> [DATA SHOWN]:

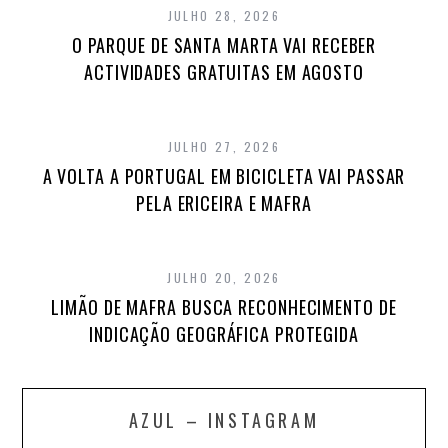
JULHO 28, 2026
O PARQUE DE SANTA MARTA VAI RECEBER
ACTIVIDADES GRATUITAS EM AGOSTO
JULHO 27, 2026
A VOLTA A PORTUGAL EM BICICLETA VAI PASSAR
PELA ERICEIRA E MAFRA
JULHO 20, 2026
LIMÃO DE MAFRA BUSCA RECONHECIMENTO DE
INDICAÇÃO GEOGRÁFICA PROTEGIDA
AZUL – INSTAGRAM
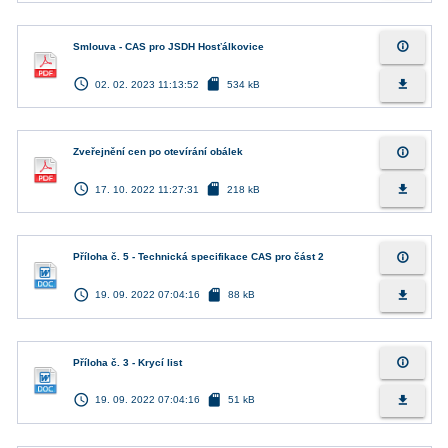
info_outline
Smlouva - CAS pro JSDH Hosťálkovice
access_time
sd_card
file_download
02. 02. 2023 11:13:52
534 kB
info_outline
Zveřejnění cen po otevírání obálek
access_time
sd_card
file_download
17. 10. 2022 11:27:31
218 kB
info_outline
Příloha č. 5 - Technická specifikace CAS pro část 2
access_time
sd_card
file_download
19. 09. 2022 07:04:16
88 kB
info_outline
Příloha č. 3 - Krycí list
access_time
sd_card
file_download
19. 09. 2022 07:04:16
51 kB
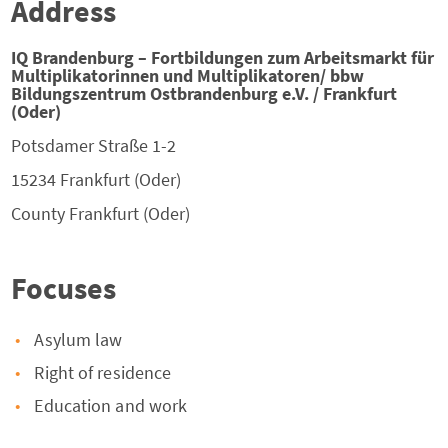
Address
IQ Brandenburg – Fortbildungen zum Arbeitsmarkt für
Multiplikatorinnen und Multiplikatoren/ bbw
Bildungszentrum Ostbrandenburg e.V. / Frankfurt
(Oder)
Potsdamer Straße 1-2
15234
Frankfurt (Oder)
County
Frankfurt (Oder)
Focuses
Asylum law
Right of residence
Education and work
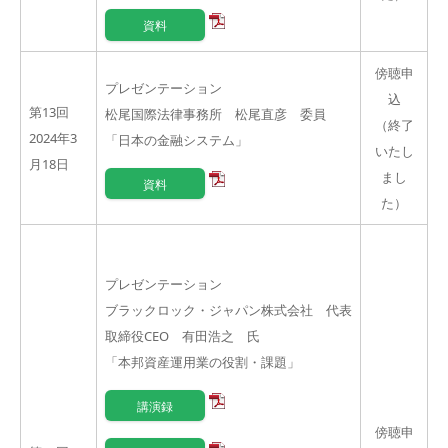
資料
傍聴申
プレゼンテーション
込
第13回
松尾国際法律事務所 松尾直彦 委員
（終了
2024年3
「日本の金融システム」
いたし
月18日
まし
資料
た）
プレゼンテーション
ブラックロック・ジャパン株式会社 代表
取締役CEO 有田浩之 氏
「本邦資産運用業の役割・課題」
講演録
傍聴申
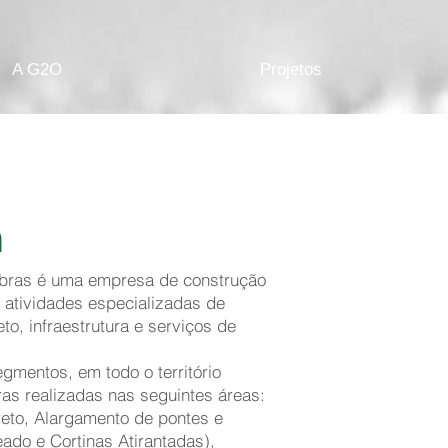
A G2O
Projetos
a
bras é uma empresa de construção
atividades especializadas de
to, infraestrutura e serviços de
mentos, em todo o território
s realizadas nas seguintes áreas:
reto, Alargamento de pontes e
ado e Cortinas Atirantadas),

--

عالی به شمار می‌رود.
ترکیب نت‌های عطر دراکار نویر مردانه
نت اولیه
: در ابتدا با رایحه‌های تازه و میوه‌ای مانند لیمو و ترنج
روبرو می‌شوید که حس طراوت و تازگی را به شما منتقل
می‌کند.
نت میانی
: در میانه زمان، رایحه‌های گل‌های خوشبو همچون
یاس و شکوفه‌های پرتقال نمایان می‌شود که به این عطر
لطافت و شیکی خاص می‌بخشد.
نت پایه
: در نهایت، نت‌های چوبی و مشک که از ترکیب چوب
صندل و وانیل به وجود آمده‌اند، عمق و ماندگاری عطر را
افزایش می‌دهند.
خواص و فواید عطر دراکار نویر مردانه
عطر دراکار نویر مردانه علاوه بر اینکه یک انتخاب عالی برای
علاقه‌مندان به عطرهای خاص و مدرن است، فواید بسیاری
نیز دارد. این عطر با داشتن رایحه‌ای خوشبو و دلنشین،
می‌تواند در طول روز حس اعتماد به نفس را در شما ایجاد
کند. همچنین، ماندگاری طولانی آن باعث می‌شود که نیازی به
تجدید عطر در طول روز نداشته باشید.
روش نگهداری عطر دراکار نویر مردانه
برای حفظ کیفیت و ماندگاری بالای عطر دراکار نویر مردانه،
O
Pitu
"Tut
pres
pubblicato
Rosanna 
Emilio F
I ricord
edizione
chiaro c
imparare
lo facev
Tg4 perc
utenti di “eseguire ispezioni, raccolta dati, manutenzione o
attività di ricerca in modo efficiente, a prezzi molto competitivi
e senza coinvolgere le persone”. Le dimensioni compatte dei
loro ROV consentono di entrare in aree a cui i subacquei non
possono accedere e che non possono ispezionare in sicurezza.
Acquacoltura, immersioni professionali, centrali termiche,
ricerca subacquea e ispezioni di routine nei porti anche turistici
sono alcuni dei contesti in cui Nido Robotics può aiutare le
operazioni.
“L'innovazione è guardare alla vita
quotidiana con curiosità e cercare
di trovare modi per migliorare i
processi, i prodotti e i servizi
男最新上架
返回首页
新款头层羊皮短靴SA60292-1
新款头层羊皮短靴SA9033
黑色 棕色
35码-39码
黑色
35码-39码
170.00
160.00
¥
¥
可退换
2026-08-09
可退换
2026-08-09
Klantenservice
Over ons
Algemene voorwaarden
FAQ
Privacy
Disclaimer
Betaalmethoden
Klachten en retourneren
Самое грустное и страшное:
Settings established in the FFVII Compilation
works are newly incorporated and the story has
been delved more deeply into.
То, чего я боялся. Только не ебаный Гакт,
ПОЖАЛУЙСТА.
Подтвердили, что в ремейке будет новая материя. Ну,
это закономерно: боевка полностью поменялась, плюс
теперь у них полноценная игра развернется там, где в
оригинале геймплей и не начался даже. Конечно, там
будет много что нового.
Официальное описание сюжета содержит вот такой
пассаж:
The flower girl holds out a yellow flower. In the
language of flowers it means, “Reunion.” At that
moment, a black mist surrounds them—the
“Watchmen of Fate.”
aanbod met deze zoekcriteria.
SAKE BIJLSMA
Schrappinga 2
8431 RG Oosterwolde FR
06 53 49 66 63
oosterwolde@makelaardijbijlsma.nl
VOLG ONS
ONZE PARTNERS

...

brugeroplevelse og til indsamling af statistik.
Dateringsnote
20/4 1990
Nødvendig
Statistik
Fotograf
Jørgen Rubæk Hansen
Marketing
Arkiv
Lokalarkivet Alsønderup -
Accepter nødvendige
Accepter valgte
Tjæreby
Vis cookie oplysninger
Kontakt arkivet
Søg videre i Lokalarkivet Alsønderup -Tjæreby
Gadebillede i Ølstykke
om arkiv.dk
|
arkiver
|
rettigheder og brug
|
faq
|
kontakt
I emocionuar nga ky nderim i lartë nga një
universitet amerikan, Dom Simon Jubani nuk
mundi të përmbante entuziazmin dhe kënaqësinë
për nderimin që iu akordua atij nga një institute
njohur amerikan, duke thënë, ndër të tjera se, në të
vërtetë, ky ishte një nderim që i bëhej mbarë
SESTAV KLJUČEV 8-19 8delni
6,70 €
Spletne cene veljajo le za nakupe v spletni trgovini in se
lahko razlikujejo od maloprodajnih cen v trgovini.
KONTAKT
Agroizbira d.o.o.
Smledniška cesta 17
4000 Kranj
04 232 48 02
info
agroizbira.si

> [EXERCISE PROMPT]: For the entries above, print exactly the lines between the one with "Příloha č. 3 - Krycí list" and the one with "ado e Cortinas", inclusive, with no pictures.

> [FINISHED EXERCISE]:
Příloha č. 3 - Krycí list
access_time
sd_card
file_download
19. 09. 2022 07:04:16
51 kB
Address
IQ Brandenburg – Fortbildungen zum Arbeitsmarkt für
Multiplikatorinnen und Multiplikatoren/ bbw
Bildungszentrum Ostbrandenburg e.V. / Frankfurt
(Oder)
Potsdamer Straße 1-2
15234
Frankfurt (Oder)
County
Frankfurt (Oder)
Focuses
Asylum law
Right of residence
Education and work
資料
傍聴申
プレゼンテーション
込
第13回
松尾国際法律事務所 松尾直彦 委員
（終了
2024年3
「日本の金融システム」
いたし
月18日
まし
資料
た）
プレゼンテーション
ブラックロック・ジャパン株式会社 代表
取締役CEO 有田浩之 氏
「本邦資産運用業の役割・課題」
講演録
傍聴申
A G2O
Projetos
a
bras é uma empresa de construção
atividades especializadas de
to, infraestrutura e serviços de
mentos, em todo o território
s realizadas nas seguintes áreas:
reto, Alargamento de pontes e
ado e Cortinas Atirantadas),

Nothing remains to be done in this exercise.